🤖 AI Summary
Existing audio classifiers often rely on non-musical features or spurious correlations, rendering them susceptible to misleading cues. This work introduces, for the first time, the causal inference concepts of sufficiency and necessity into the interpretability of audio classification. By conducting frequency-domain analysis, the study identifies critical subsets of frequency components that are causally responsible for model decisions and develops FreqReX, a tool enabling targeted interventions. Experiments demonstrate that altering just a single frequency bin among 240,000 can flip the classification outcome in 58% of cases, with perturbations remaining nearly imperceptible to human listeners. These findings expose significant model fragility and offer a novel pathway toward more robust and interpretable audio classification systems.
📝 Abstract
It is well-known that audio classifiers often rely on non-musically relevant features and spurious correlations to classify audio. Hence audio classifiers are easy to manipulate or confuse, resulting in wrong classifications.

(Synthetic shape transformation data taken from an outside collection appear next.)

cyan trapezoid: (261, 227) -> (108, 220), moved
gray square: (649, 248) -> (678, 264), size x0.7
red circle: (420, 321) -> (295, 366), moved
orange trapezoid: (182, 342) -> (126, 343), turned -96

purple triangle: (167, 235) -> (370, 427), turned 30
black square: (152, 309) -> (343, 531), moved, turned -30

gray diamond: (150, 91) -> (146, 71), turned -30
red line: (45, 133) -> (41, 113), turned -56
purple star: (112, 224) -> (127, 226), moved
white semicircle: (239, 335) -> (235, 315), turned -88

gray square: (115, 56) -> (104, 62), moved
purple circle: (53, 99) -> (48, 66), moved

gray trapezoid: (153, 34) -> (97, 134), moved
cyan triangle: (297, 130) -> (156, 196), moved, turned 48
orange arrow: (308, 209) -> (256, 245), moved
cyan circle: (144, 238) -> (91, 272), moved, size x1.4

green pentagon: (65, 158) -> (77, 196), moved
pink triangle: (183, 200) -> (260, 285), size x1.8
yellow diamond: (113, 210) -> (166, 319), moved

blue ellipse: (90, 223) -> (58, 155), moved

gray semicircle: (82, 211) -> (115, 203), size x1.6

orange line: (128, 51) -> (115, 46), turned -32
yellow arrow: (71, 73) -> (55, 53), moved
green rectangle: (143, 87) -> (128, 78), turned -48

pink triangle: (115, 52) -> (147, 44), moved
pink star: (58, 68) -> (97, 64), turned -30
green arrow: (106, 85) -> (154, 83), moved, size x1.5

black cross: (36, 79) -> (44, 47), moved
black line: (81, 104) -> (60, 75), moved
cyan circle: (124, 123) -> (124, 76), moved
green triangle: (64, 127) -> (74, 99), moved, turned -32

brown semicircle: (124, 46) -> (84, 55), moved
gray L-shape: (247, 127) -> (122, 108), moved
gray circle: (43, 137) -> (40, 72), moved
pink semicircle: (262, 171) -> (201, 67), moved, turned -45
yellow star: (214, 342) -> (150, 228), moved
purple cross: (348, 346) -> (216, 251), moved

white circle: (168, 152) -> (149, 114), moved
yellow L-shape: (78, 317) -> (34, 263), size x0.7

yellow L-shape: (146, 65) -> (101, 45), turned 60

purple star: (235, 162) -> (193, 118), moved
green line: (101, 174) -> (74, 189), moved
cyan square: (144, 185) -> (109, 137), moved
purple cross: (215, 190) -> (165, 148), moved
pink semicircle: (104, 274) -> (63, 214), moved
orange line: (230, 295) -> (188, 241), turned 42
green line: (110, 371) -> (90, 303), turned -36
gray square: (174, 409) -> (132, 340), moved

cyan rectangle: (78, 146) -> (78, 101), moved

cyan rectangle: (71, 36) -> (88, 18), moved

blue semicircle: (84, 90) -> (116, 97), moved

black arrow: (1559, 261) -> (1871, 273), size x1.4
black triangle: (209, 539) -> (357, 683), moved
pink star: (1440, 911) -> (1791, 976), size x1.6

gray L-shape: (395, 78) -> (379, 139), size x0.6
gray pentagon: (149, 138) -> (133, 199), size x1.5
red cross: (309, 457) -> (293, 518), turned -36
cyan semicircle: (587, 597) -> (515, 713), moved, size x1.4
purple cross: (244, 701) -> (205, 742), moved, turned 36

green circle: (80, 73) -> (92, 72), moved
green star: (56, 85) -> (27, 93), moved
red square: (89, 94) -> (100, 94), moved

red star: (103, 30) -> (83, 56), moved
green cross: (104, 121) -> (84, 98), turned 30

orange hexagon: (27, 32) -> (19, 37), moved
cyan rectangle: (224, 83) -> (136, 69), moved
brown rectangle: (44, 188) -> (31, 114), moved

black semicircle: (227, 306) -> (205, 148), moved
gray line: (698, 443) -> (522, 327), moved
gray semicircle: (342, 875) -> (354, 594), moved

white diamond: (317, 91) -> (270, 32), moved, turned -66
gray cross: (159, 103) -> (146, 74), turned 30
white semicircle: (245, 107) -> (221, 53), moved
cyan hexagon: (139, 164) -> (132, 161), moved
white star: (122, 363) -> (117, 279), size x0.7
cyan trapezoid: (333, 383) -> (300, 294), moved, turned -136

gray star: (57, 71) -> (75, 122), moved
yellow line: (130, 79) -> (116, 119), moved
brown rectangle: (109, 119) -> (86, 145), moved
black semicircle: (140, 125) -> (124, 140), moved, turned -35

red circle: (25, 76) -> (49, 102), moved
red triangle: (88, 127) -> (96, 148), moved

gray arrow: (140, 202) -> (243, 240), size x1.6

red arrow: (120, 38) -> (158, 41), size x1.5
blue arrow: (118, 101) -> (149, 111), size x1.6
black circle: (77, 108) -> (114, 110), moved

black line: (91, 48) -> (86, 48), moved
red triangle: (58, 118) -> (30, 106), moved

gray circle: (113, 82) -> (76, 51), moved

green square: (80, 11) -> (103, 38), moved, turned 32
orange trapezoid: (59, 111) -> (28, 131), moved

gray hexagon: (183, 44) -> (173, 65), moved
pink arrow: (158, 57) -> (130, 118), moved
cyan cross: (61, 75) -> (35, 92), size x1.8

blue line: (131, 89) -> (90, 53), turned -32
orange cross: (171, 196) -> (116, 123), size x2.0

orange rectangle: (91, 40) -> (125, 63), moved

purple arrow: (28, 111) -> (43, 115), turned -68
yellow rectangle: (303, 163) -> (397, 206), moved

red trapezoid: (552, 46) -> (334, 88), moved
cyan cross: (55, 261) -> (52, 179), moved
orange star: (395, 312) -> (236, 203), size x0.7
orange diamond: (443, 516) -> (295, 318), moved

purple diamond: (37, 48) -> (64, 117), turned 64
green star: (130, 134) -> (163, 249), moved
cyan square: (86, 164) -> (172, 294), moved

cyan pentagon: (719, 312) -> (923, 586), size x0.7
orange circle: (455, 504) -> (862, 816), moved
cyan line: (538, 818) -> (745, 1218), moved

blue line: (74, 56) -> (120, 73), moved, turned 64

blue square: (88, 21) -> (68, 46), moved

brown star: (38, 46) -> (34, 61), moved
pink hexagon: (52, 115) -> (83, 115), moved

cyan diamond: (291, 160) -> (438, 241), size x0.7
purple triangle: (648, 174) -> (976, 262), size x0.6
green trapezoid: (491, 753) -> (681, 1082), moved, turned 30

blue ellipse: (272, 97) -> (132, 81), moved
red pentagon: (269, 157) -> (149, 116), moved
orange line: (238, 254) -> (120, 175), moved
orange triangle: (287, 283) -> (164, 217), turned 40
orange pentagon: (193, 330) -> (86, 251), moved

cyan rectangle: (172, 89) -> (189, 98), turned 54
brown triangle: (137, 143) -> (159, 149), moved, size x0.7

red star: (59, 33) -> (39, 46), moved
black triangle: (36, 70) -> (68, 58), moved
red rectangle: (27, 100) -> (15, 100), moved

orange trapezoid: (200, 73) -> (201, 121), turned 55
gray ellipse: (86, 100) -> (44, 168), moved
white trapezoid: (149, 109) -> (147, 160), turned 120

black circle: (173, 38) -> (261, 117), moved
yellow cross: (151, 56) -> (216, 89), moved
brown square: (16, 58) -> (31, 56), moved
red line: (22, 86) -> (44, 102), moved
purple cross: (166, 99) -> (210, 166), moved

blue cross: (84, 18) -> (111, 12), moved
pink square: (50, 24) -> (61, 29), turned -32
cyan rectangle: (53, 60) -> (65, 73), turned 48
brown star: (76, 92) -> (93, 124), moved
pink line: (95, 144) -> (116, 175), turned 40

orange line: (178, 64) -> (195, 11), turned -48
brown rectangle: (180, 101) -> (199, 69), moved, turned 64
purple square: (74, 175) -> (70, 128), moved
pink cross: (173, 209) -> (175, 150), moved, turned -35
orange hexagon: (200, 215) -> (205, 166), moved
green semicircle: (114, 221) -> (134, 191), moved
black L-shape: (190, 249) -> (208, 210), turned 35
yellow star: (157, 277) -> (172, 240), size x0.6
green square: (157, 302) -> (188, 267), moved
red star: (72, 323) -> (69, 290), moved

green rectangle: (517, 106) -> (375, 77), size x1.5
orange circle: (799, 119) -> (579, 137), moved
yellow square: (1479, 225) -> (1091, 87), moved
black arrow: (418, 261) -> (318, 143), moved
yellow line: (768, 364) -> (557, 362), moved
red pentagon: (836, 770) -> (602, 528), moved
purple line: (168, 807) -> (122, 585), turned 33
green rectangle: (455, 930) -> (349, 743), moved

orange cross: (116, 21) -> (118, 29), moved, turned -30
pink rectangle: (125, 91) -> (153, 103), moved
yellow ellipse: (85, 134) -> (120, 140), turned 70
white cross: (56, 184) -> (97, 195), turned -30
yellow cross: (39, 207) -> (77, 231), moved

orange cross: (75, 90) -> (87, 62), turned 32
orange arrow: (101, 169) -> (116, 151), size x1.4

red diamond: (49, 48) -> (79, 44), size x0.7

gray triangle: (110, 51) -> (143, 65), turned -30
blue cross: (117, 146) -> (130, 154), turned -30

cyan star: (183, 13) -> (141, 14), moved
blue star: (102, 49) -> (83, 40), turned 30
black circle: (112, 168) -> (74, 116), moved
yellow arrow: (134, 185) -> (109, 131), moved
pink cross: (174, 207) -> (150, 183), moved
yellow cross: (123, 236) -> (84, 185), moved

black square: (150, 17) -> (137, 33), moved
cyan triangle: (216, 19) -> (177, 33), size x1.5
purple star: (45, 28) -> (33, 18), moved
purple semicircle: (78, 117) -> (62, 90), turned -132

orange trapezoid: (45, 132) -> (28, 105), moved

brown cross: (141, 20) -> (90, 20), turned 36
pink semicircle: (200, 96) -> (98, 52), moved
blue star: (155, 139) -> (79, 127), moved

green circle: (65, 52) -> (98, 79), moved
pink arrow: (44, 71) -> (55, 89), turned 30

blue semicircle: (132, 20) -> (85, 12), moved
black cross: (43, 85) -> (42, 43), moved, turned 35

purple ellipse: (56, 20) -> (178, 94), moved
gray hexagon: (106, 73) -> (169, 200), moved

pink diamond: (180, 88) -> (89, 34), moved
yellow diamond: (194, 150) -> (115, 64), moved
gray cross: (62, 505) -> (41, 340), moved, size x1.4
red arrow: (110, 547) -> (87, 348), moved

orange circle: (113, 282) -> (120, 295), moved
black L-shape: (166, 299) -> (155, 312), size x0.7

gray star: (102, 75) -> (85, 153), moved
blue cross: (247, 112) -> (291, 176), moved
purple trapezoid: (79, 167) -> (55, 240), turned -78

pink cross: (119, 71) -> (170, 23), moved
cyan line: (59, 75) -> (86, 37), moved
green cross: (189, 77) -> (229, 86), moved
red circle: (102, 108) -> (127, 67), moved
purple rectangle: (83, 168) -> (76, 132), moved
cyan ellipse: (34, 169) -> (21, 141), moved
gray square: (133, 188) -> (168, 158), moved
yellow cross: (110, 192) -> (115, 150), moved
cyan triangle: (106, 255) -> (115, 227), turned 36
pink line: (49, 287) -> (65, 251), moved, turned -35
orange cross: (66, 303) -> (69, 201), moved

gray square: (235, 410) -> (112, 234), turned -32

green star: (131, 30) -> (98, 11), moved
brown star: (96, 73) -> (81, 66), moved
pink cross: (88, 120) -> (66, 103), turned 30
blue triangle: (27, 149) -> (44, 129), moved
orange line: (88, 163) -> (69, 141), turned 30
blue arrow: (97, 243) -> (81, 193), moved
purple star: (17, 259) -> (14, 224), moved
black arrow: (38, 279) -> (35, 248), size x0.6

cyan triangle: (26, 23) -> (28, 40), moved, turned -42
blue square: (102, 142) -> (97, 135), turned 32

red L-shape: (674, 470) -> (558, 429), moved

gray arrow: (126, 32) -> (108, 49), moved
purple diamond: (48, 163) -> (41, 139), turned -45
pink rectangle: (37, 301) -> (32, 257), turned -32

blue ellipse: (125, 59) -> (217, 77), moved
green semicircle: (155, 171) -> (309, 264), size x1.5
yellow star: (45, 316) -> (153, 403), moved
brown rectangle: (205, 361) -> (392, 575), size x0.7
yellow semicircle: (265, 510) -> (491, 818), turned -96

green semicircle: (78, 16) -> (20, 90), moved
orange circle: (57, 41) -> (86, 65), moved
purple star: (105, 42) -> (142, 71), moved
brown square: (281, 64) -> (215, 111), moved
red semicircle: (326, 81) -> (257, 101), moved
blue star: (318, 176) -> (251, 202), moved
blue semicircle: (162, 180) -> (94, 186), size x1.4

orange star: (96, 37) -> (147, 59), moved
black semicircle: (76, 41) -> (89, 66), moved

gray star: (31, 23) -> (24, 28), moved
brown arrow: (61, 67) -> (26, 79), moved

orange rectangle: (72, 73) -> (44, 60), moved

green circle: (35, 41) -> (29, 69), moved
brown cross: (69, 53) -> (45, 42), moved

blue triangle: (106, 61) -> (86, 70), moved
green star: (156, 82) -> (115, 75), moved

While inducing a misclassification is not hard, until now the set of features that the classifiers rely on was not well understood. In this paper we introduce a new method that uses causal reasoning to discover features of the frequency space that are sufficient and necessary for a given classification. We describe an implementation of this algorithm in the tool FreqReX and provide experimental results on a number of standard benchmark datasets. Our experiments show that causally sufficient and necessary subsets allow us to manipulate the outputs of the models in a variety of ways by changing the input very slightly. Namely, a change to one out of 240,000 frequencies results in a change in classification 58% of the time, and the change can be so small that it is practically inaudible. These results show that causal analysis is useful for understanding the reasoning process of audio classifiers and can be used to successfully manipulate their outputs.